Cerca un articolo nell'archivio >
Famiglie al tappeto, scaraventate ko dalla crisi che, anno dopo anno, sferra colpi micidiali ai redditi. Nel 2012 il 55,8% dei nuclei riteneva di trovarsi in una situazione più critica rispetto al 2011, con un incremento di 12,1 punti in un solo anno. I dati dell’Istat dimostrano inoltre che il numero di famiglie secondo cui la propria situazione è peggiorata, rispetto all’inizio della crisi, è cresciuto di 14,8 punti. In particolare, la situazione lo scorso anno era ‘un poco peggiorata’ per il 40,8% degli intervistati, mentre per un altro 15% c’è stato un netto peggioramento.
L’Istituto di statistica fornisce informazioni poco incoraggianti anche in merito al giudizio dato dalle famiglie sulle risorse economiche negli ultimi 12 mesi: nel 2012 erano giudicate ‘scarse’ o ‘insufficienti’ dal 47,1% degli intervistati (+4,4 punti rispetto al 2011). L’analisi sul territorio dimostra che le sofferenze maggiori sono avvertite nel mezzogiorno, dove la situazione è giudicata insoddisfacente dal 56,2% degli abitanti, mentre al centro la percentuale scende al 47% e al nord al 41,1%.

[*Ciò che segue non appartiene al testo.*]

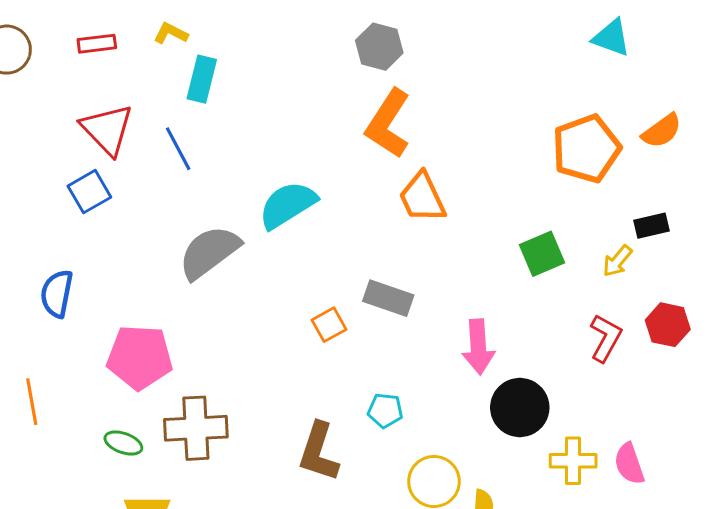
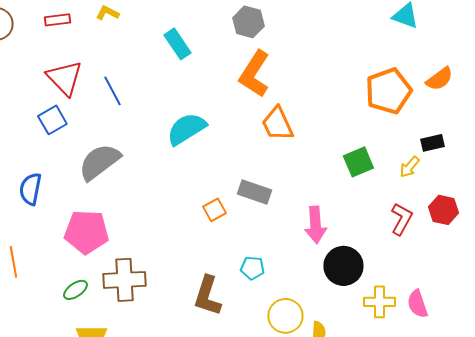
cyan rectangle: (202, 79) -> (177, 44), moved, turned -48
gray semicircle: (209, 252) -> (99, 162), moved
green ellipse: (123, 443) -> (75, 290), turned -55

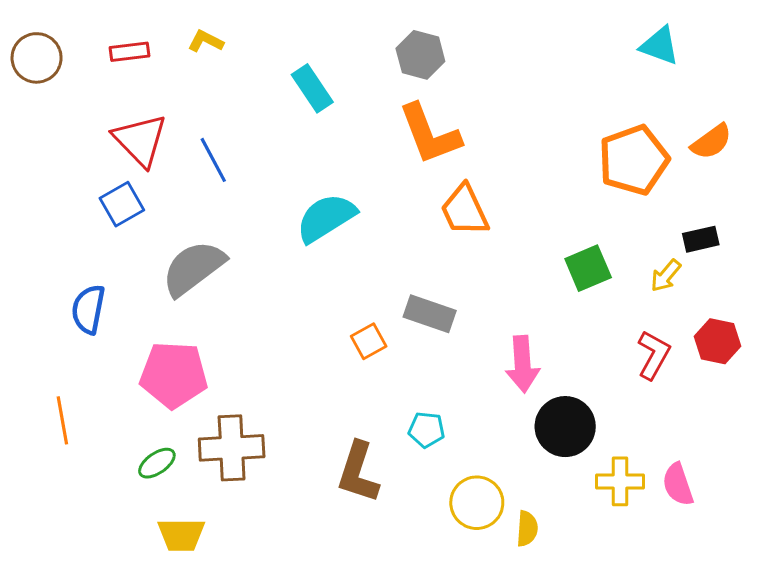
orange L-shape: (254, 74) -> (430, 134), turned -54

Rispetto alle valutazioni del 2011 l’incremento maggiore si registra al centro (+5,5 punti), seguito dal sud (+4,6 punti) e dal nord (+3,9 punti). Prendendo come anno di riferimento il 2007, quando le risorse economiche venivano ritenute inadeguate dal 41,9%, si registra invece un aumento nazionale di 5,2 punti, con un deterioramento percepito soprattutto al nord, dove l’incremento è stato di 7,3 punti, seguito dal centro (+6,6 punti) e dal sud (+5,7 punti).

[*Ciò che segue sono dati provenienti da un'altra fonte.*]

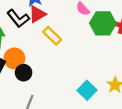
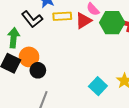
red triangle: (37, 14) -> (83, 21), moved
yellow rectangle: (52, 36) -> (62, 16), moved, turned -48

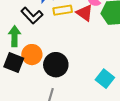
red triangle: (83, 21) -> (85, 13), turned -48
black circle: (38, 70) -> (56, 65), moved, size x1.5

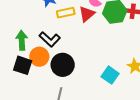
red triangle: (85, 13) -> (87, 14), turned 48
black L-shape: (32, 16) -> (50, 39), moved

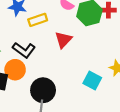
red triangle: (87, 14) -> (63, 40), moved
black circle: (63, 65) -> (43, 90), moved

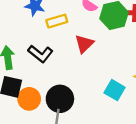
orange circle: (15, 70) -> (29, 99), moved

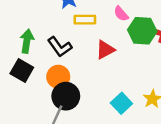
orange circle: (29, 99) -> (58, 77), moved

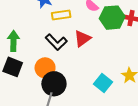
black L-shape: (60, 47) -> (56, 42), moved

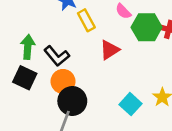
yellow rectangle: (61, 15) -> (86, 20), turned 66
black L-shape: (56, 42) -> (57, 56), moved

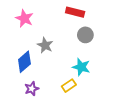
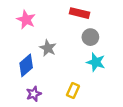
cyan star: (81, 67) -> (96, 62), moved
yellow rectangle: (69, 86) -> (73, 91), turned -32

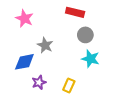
blue diamond: (26, 65) -> (24, 62), turned 30
purple star: (34, 94) -> (39, 82), moved

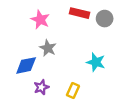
pink star: (24, 18) -> (40, 20), moved
gray circle: (85, 35) -> (105, 19), moved

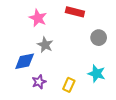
gray circle: (105, 19) -> (99, 38), moved
cyan star: (96, 62) -> (97, 74), moved

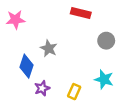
pink star: (38, 18) -> (15, 20), moved, turned -30
blue diamond: (25, 61) -> (27, 66), turned -60

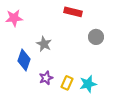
cyan star: (104, 79) -> (88, 84), moved, turned -30
purple star: (42, 88) -> (46, 78), moved

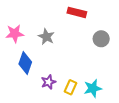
pink star: (14, 18) -> (15, 34), moved
gray star: (44, 44) -> (46, 37), moved

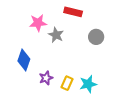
pink star: (15, 34) -> (38, 23), moved
gray star: (46, 37) -> (56, 35), moved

Proseguono, dunque, ad arrivare segnali negativi dalla famiglie italiane, dopo i dati diffusi in settimana da Bankitalia. Palazzo Koch, infatti, aveva già lanciato l’allarme sul disagio economico percepito da due nuclei familiari su tre: nel 2010 il 65% dichiarava di ritenere il proprio reddito inferiore a quanto ritenuto necessario. E i più colpiti sono i giovani e quelli che vivono in affitto. Da Bankitalia arriva anche l’allarme sul credito alle famiglie, che continua a ridursi: i prestiti alle famiglie sono scesi dello 0,6 per cento sui dodici mesi (-0,5 per cento a dicembre); quelli alle società non finanziarie del 2,8 per cento (-2,2 per cento a dicembre).

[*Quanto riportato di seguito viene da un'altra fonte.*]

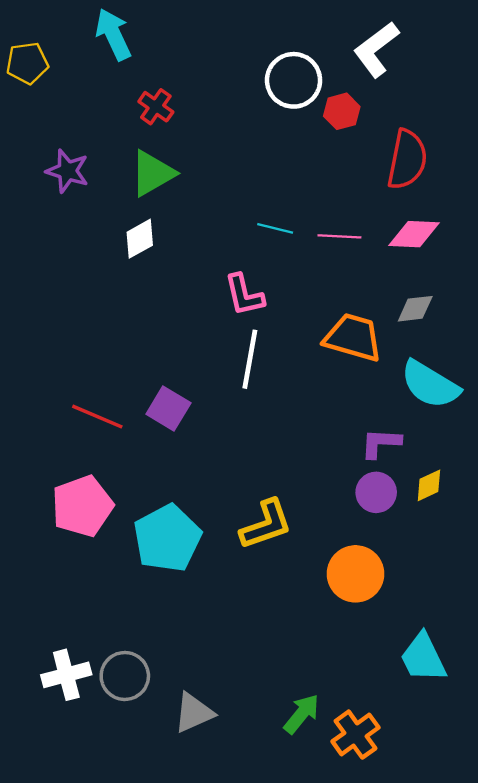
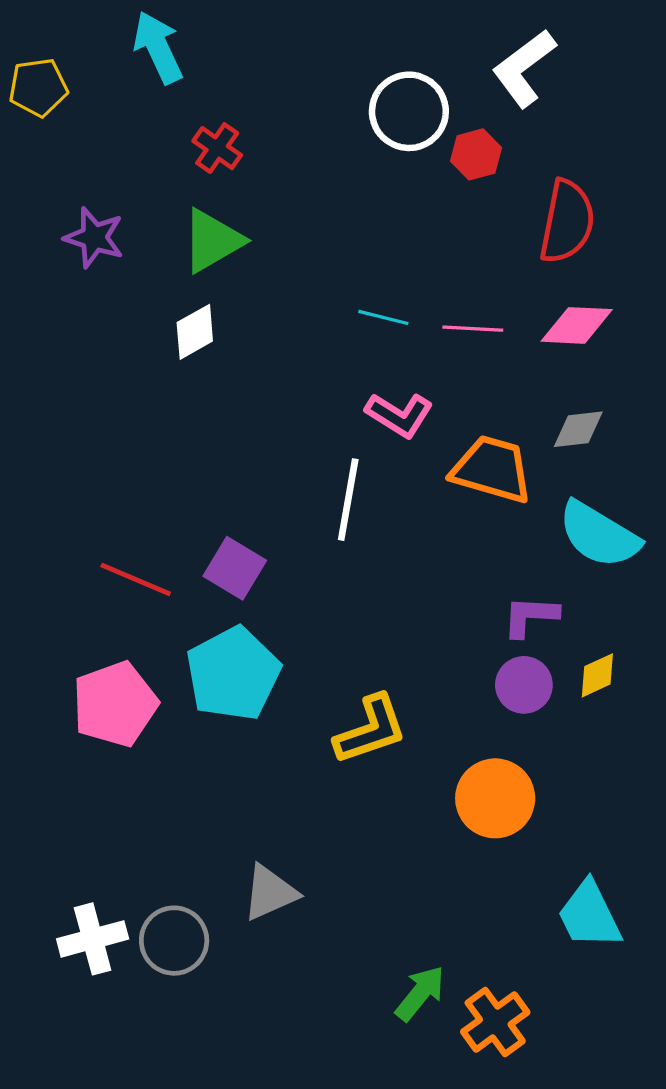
pink L-shape: (244, 295) -> (399, 415), moved, turned -45
cyan pentagon: (167, 538) -> (233, 674), moved
gray triangle: (194, 713) -> (270, 893), moved

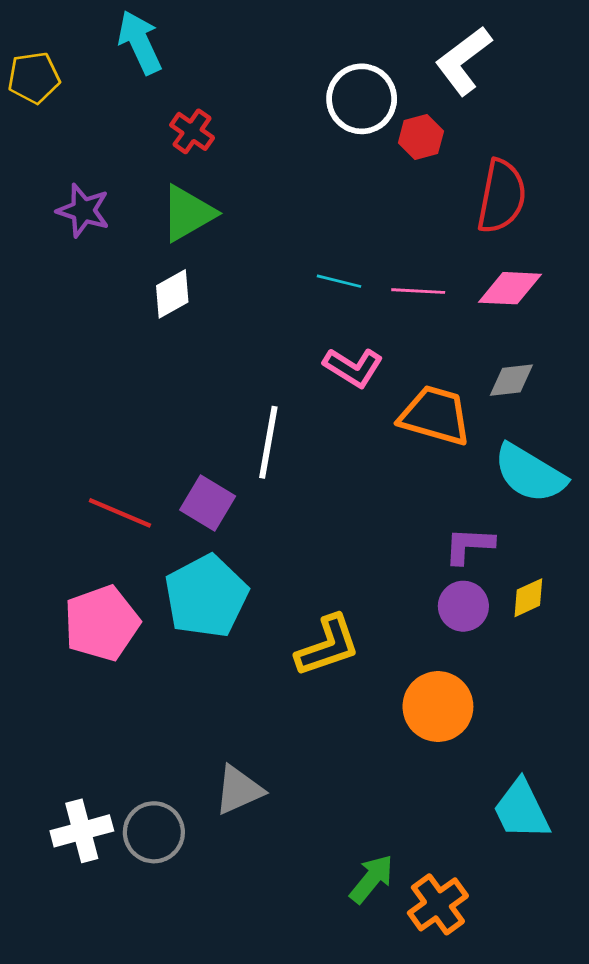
white line: (348, 500) -> (268, 442), moved

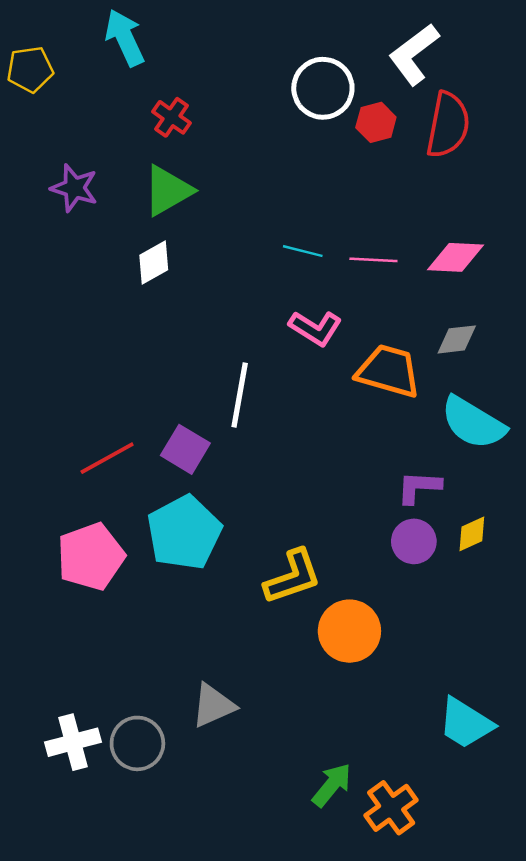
red semicircle: (502, 196) -> (448, 125), moved
red line: (120, 513) -> (107, 458), turned -52
orange circle: (438, 707) -> (349, 631), moved
cyan trapezoid: (521, 810) -> (466, 723), turned -32

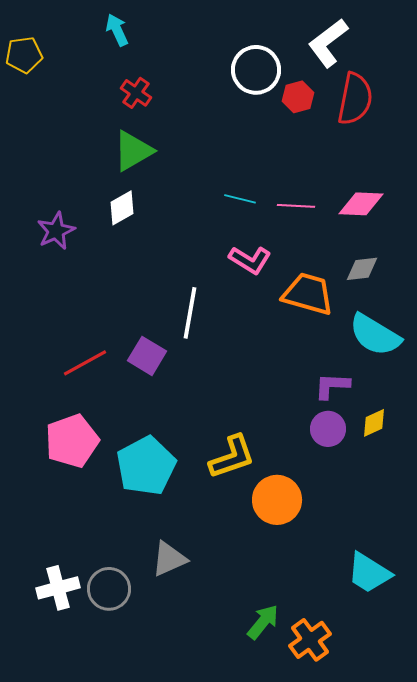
cyan arrow: (125, 38) -> (117, 30), moved, size x0.7
purple star: (74, 188) -> (56, 231), moved, turned 30
cyan pentagon: (184, 533) -> (146, 466), moved

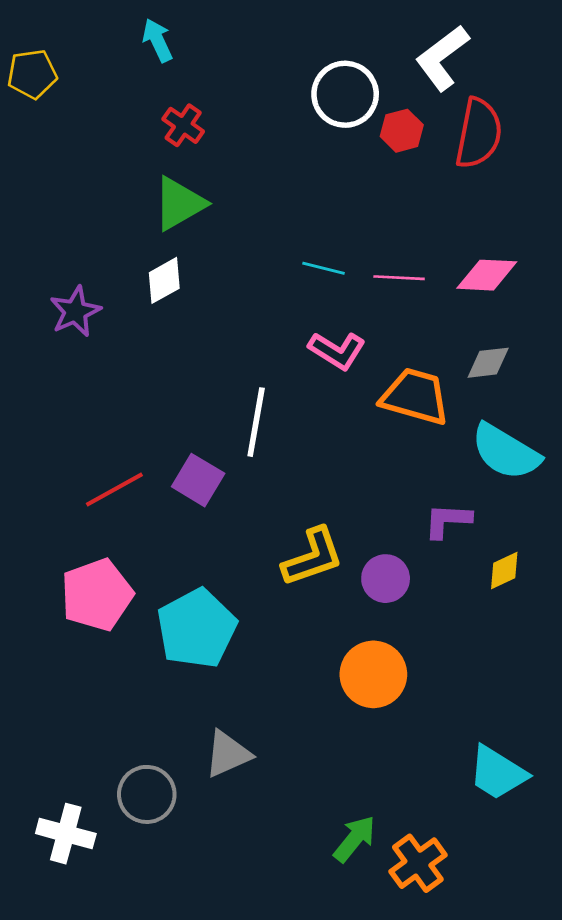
purple circle: (328, 429) -> (386, 579), moved
yellow L-shape: (232, 457) -> (313, 557), moved
white cross: (58, 588) -> (66, 834), moved, turned 30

Il problema dell’indebitamento, come emerge dal working papers di Bankitalia, si estende a macchia d’olio nei paesi occidentali; nell’ultimo anno infatti ”si è assistito a un significativo incremento nel livello di indebitamento delle famiglie”. Un fenomeno che ”ha suscitato preoccupazione, attirando l’attenzione di istituzioni nazionali e internazionali, in primo luogo per le conseguenze economiche e sociali che il fenomeno determina sulle famiglie indebitate, in particolare in un periodo di crisi”.